Marketers bought targeted lists from brokers, personalized mailers by ZIP code or interest, and printed response codes to track what worked. It was expensive, but it worked. Mail could be segmented, tested, and tracked.

And, yes, people would sometimes call or even write back after getting sales letters in the mail. None other than David Ogilvy himself sang the praises of direct mail in Ogilvy on Advertising.

Sure, it wasn’t instant. But it was reliable.

By Pretzelpaws at English Wikipedia - Taken by Pretzelpaws with a Canon 10D camera and cropped using the Gimp., CC BY-SA 3.0, https://commons.wikimedia.org/w/index.php?curid=60324266

Today’s email tools like Klaviyo and Mailchimp fell from the same family tree. Segments, flows, abandoned cart emails, and dynamic content—all of that’s built on the same principle: send the right message to the right person, and measure the response.

Even retargeting ads mirror this mindset. They re-engage warm leads much like a well-timed follow-up postcard. When digital gets noisy, direct mail’s lessons—relevance, segmentation, and measurable action—are worth remembering.

2. Mail order catalogs

The Sears catalog was once known as "the Consumers' Bible." Starting in the late 1800s, it let customers shop from home, choose from a vast product selection, and get goods shipped directly to their door—no retail store required.

Sound familiar?

Mail order catalogs established the model for what we now think of as eCommerce. Sellers themselves owned the customer relationship and were able to show off their products with compelling copy and images, and make ordering as easy as possible.

Today’s Shopify stores and subscription boxes are the direct descendants. Convenience, direct relationships, and brand control still win.

And just like the old days, customer acquisition costs are high. But this is balanced out by high retention and LTV, both of which matter more than ever.

Smart catalogers knew their reorder rates and average customer lifespan. We should too.

And if you doubt this old method still works, consider this: Amazon sends out physical catalogs these days, too, as does the major B2B packaging supplier, ULINE.

Direct mail, after all, never gets filtered out by Gmail.

3. Coupons & promo codes

How many times has a podcaster tried to sell you something like a mattress or a software subscription?

I bet you that it always comes with a promo code like PERSON10 or they tell you to go to somesite.com/podcast or somesite.com/youtuber.

Back in the heyday of print, brands would run FSIs (Free Standing Inserts) with scannable codes to trace redemptions by region, publication, or audience segment. In fact, I remember this being a common way to advertise even in my teen years in the late 2000s.

Now it’s digital promo codes, affiliate links, and influencer-specific discounts. But even though FSIs are going the way of the dodo, it’s plain to see that couponing and promo codes are not dead.
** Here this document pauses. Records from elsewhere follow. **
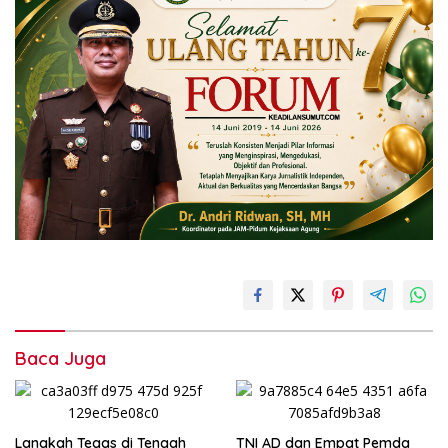
Baca Juga
Langkah Tegas di Tengah
TNI AD dan Empat Pemda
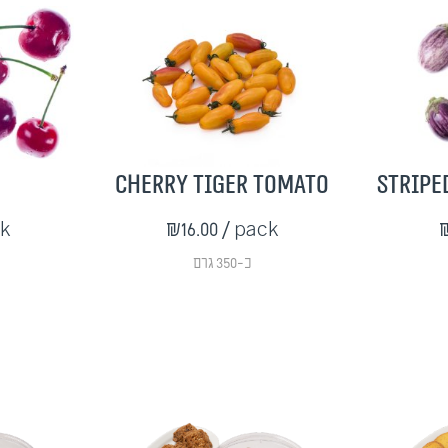
Cherry Tiger Tomato
Stripe
ck
₪16.00
/ pack
₪
כ-350 גרם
In fact, this is one of the best ways to track whether a marketing campaign successfully won business, even if conversion tracking or UTM parameters fail.

4. Loyalty stamps & punch cards

From S&H Green Stamps in the mid-1900s to your neighborhood coffee shop’s 10th-free punch card, businesses have long used tangible rewards to encourage repeat visits. The idea remains as simple today as it was back then: come back, get rewarded, come back again.

Punch cards themselves are still around, particularly for small businesses. But when Delta gives you SkyMiles and Starbucks gives you Starbucks Rewards, or your favorite small online store uses some kind of gamified loyalty app, you should know that’s just a modern version of something much older.

Sure, points accrue in apps instead of wallets, but the basic feedback loop is the same.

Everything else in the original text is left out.